Recently I visited Utah. Flying in over the Great Salt Lake is awe-inspiring. Those arid yellow mountains combined with that teal lake, touched with white salt at its edges, looks like some alien shore. I thought back to my roots, and those Mormon pioneers who started here in New York, but were chased from this land of fresh water lakes and groves of maples and oaks to the unforgiving desert.
Yet they thrived. Today Utah is booming. And Mormonism, according to many, is the fastest-growing religion in the world. As I walked the streets of Temple Square in Salt Lake City, as somewhat of an outsider now, and heard the hymnal music of my youth again, I felt it. That desire to be good, and do good.
But I feel that inspiration in the churches I visit on Grand Island too. As Supervisor, I have been honored to visit so many places of worship. I often say going to a church you are not familiar with is a bit like eating over a friend’s house—the chicken just does not taste quite right. But I’ve learned there is a lot you may like too. Your friend’s mom may make a heck of a tuna casserole.
And I know, having lived in a home where my mother (a converted Mormon who grew up Catholic) always kept a statue of the Virgin Mary in her room, that we can sometimes hold multiple beliefs at once. Further I know that a man who operates a shrine of a god with the head of an elephant in Delhi can act as Christ-like as any person you have met as he grabs your sleeve and leads you to safety through streets of diesel fumes and confusion.

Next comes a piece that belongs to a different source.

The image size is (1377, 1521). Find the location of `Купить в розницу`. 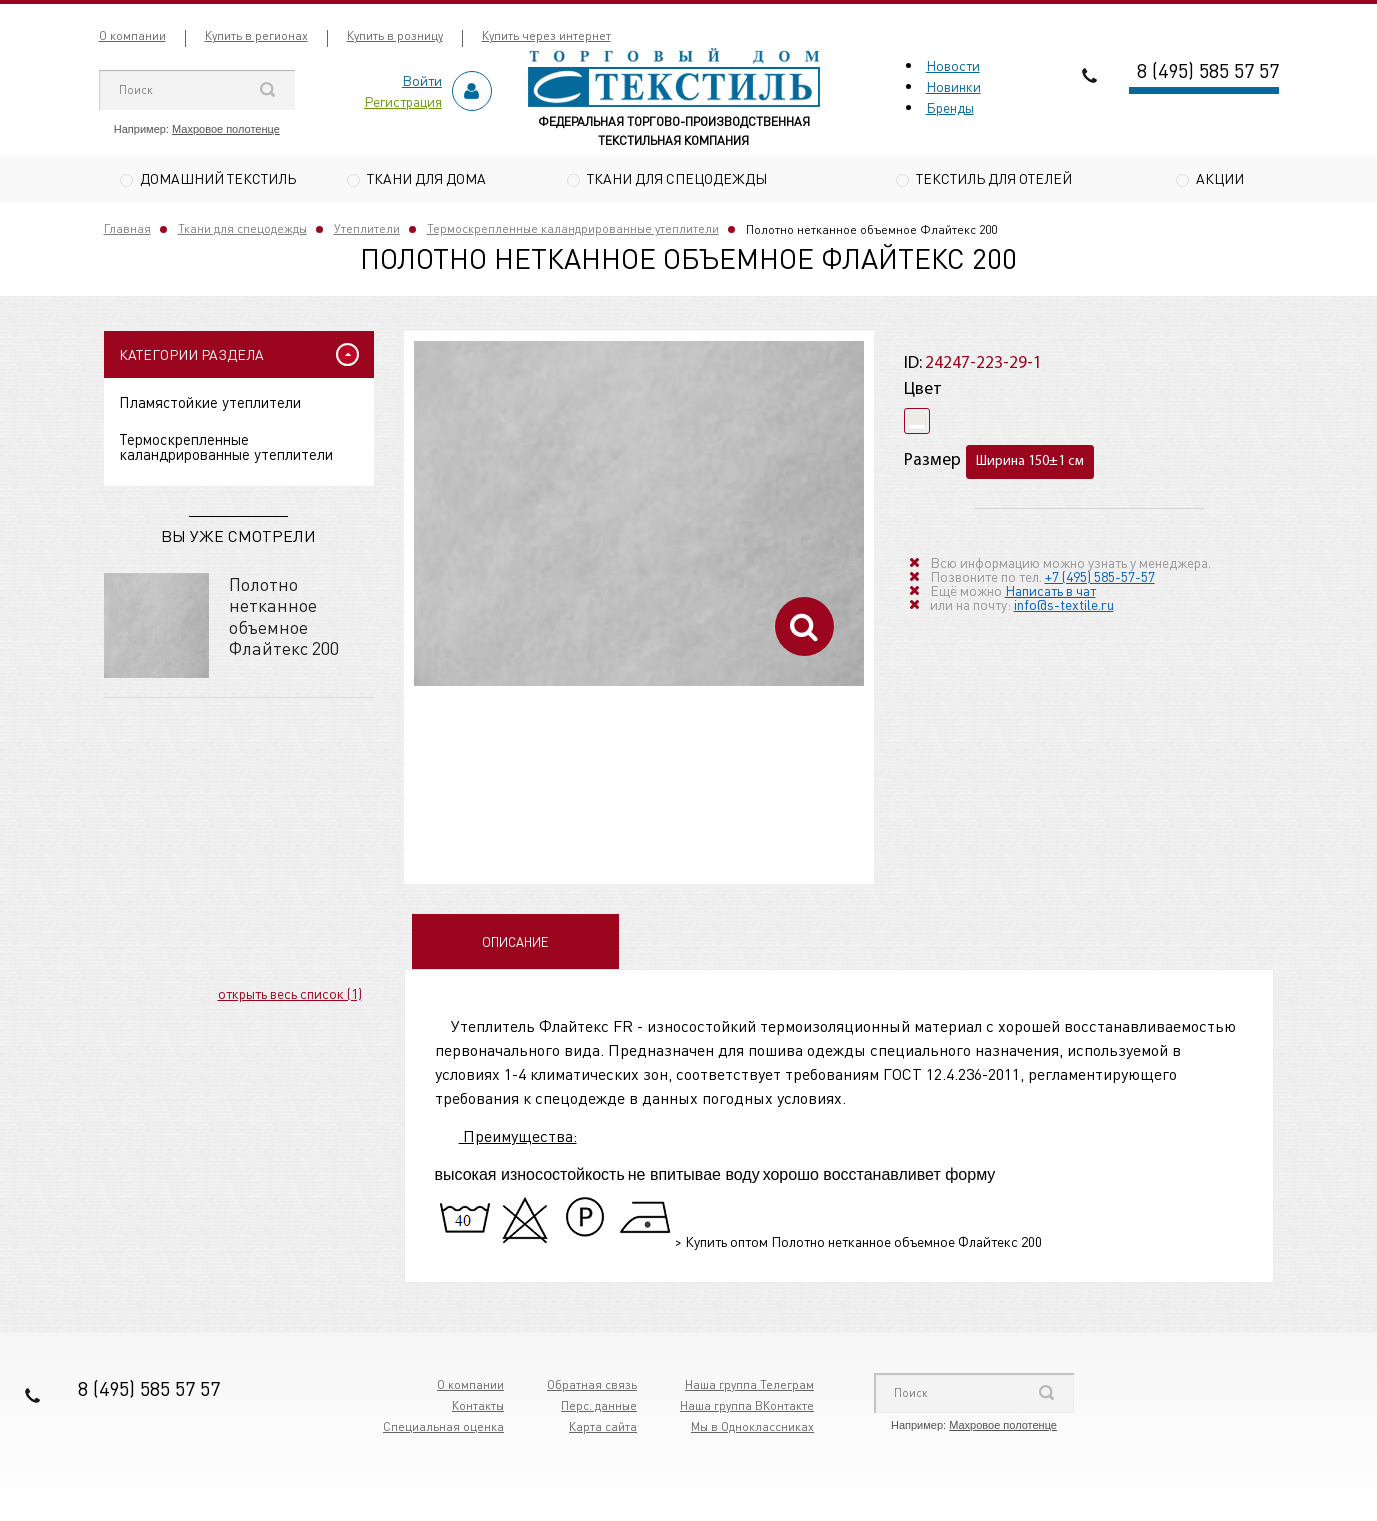 Купить в розницу is located at coordinates (395, 35).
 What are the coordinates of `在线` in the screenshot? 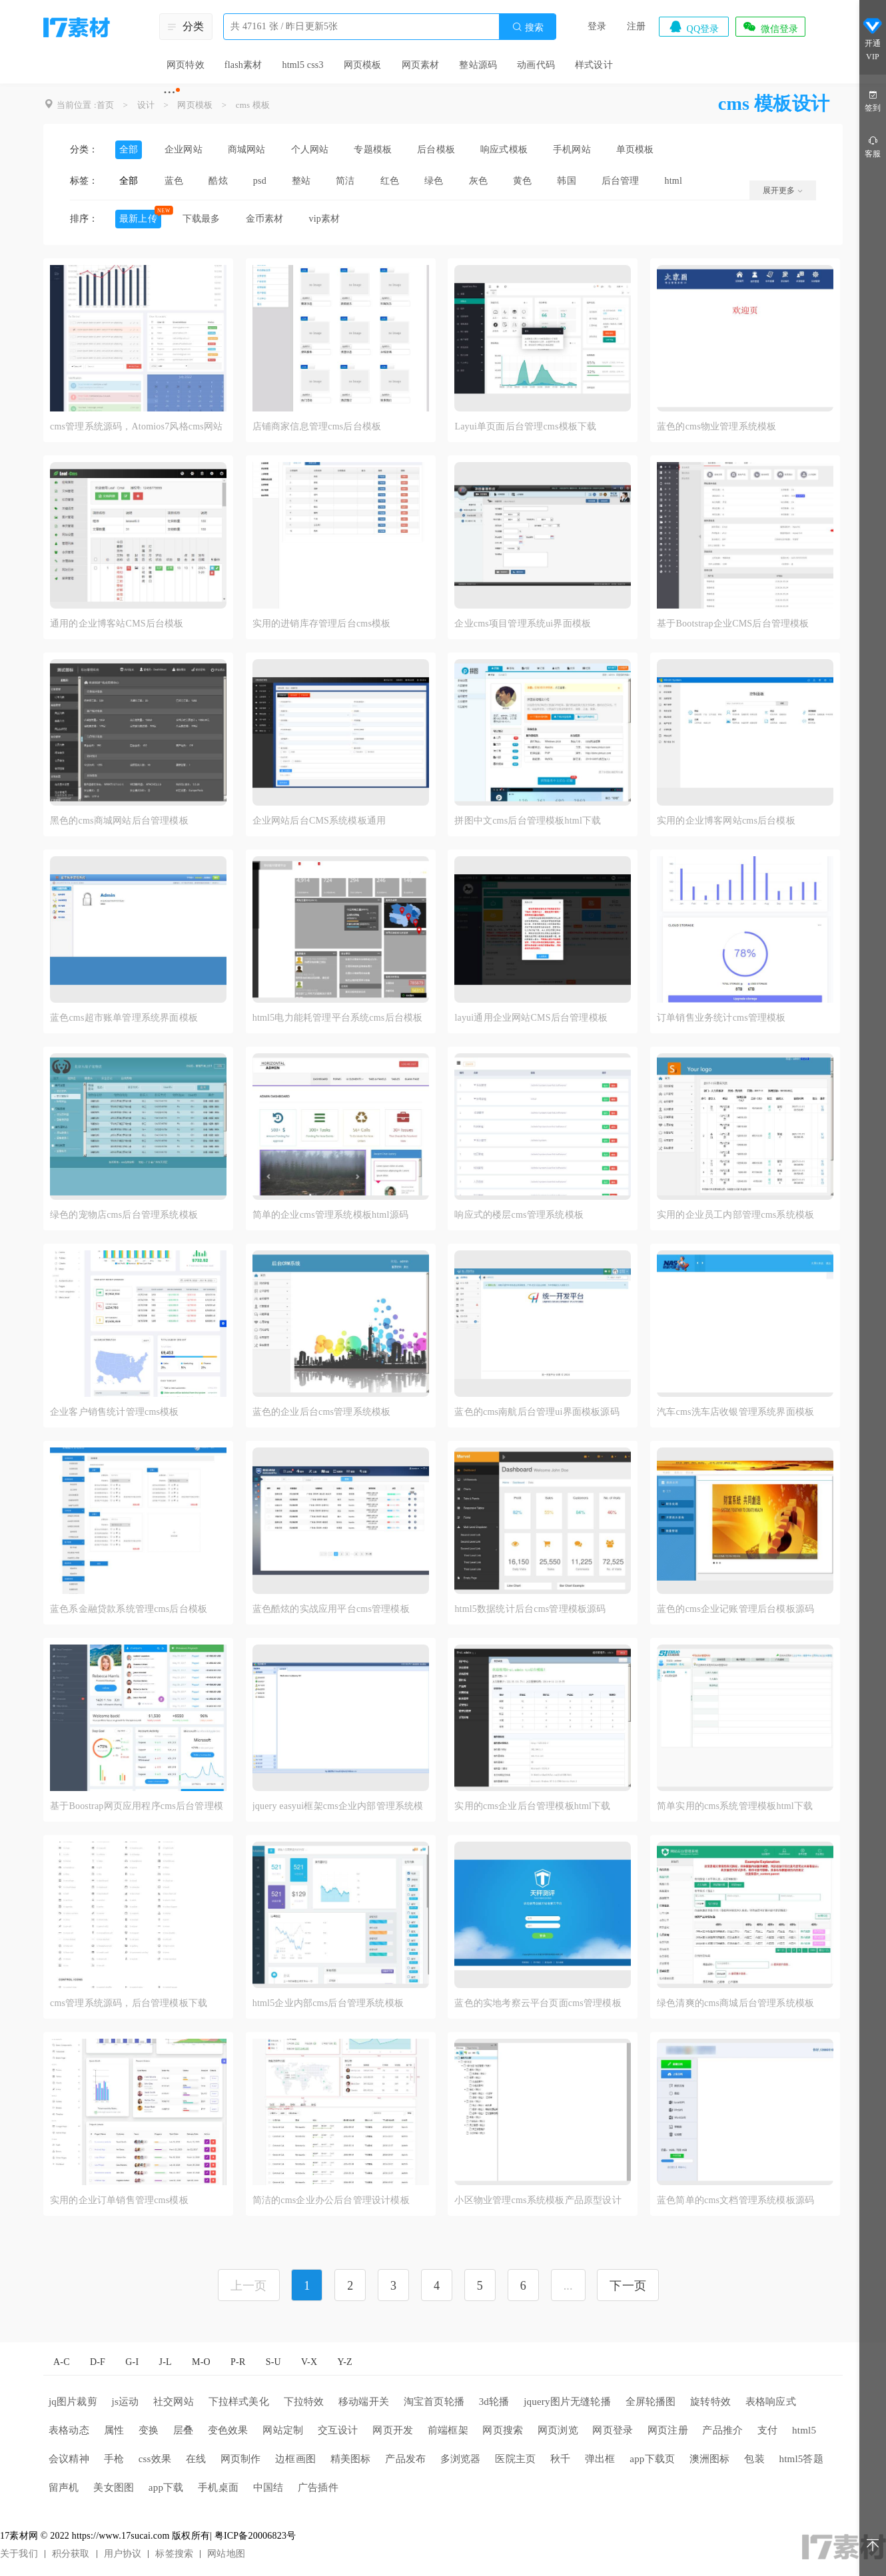 It's located at (196, 2458).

Joseph Smith may have formed the Latter-Day Saints, but he was no saint. Neither was Mordecai Noah. Neither was George Washington for that matter. All of these men, when held up to the scrutiny of modern day understanding and values, look terribly flawed. I believe that individuals who primarily represent beliefs that are repugnant to us today—like slavery—should not be celebrated. But there were varying degrees of greatness in the men I mention above, despite their flaws. And there was certainly greatness in the faith I grew up in, a faith I identify with and feel a kinship for even today.
To some of us, this forgotten history of Western New York as a mecca for spirituality may seem distasteful or strange, but I think it would be a mistake not to celebrate it and take from it the most pure and precious parts. There must have been something special about our region to inspire so much creativity, and the passion to connect to the divine and transcend this terrestrial realm. I’m convinced it was more than just the economic factors of the day that led to such fervor.
This is a special place: a place full of hope. You can feel it in the whispering wind in the trees in summer and the solemnity in the falling leaves in autumn. It’s the type of place where an outsider can dream of creating a safe haven for his people on a beautiful Island. It’s the type of place where a boy in the woods can claim to see God and start a religion that starts a state.